This then was Sturt's prison, although at first he had not realised that in spite of every precaution, his retreat was cut off until the next rainfall.

Of Sturt's existence and occupation during this dreary period little can be said. He tried in every direction, until convinced of the uselessness of so doing, sometimes encouraged and led on by shallow pools in some fragmentary creek bed, at others, seeing nothing before him but hopeless aridity. Now, too, he found himself attacked with what he then thought was rheumatism, but proved to be scurvy, and Poole and Browne too were afflicted in the same way.

We now come to one of the picturesque incidents that Sturt has introduced in his narrative, and that help to fix on our memory the strangely weird picture of the lonely band of men confronted with the unaccustomed forces of nature in this wilderness.

"As we rode across the stony plain lying between us and the hills, the heated and parching blasts that came upon us, were more than we could bear. We were in the centre of the plain, when Mr. Browne drew my attention to a number of small black specks in the upper air. These spots increasing momentarily in size, were evidently approaching us rapidly. In an incredibly short space of time, we were surrounded by hundreds of the common kite, stooping down to within a few feet of us, and then turning away after having eyed us steadily. Several approached us so closely, that they threw themselves back to avoid contact, opening their beaks and spreading out their talons. The long flight of these birds, reaching from the ground into the heavens, put me strongly in mind of one of Martin's beautiful designs, in which he produces the effect of distance by a multitude of objects vanishing from the view."

Sturt, during his detention in the depôt, made one desperate attempt to the north, when he succeeded in getting a mile above the 28th parallel, but found nothing to repay him for his trouble.

And so week after week of this fearful monotony passed on without hardly a break or change.

Once, an old native wandered to their camp. He was starving and thirsty, looking a fit being to emerge from the gaunt waste around them. The dogs attacked him when he approached, but he stood his ground and fought them valiantly until they were called off; his whole demeanour was calm and courageous, and he showed neither surprise nor timidity. He drank greedily when water was given him, and ate voraciously, but whence he came the men could not divine nor could he explain to them. He accepted what was given to him, as a right expected by one fellow-being from another, cut off in the desert from their own kin.
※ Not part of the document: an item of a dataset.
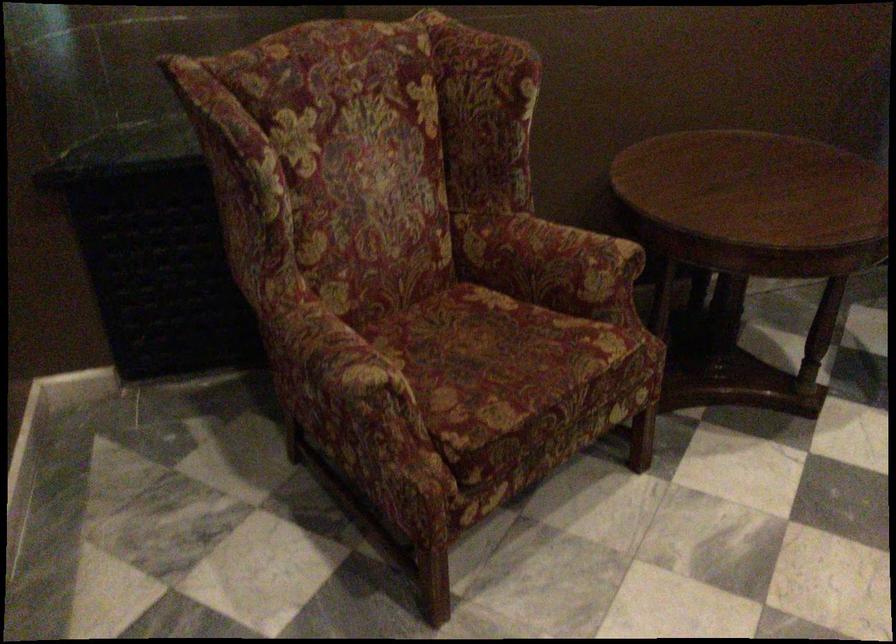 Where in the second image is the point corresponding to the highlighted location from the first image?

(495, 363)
While he stopped at their camp he showed that he knew the use of the boat, explaining that it was upside down, as of course it was, and pointing to the N.W. as the place where they would want it, raising poor Sturt's hopes once more. After a fortnight he departed as he came, saying he would come back, but he never did.

"With him," says Sturt pathetically, "all our hopes vanished, for even the presence of this savage was soothing to us, and so long as he remained we indulged in anticipations as to the future. From the time of his departure a gloomy silence pervaded the camp; we were, indeed, placed under the most trying circumstances, everything combined to depress our spirits and exhaust our patience. We had witnessed migration after migration of the feathered tribes, to that point to which we were so anxious to push our way. Flights of cockatoos, of parrots, of pigeons, and of bitterns; birds, also, whose notes had cheered us in the wilderness, all had taken the same high road to a better and more hospitable region."

And now the water began to sink with frightful rapidity, and they all thought that the end was surely coming. Hoping against hope, Sturt laid his plans to start as soon as the drought broke up, himself to proceed north and west whilst poor Poole, reduced to a frightful condition by scurvy, was to be sent carefully back as the only means of saving his life.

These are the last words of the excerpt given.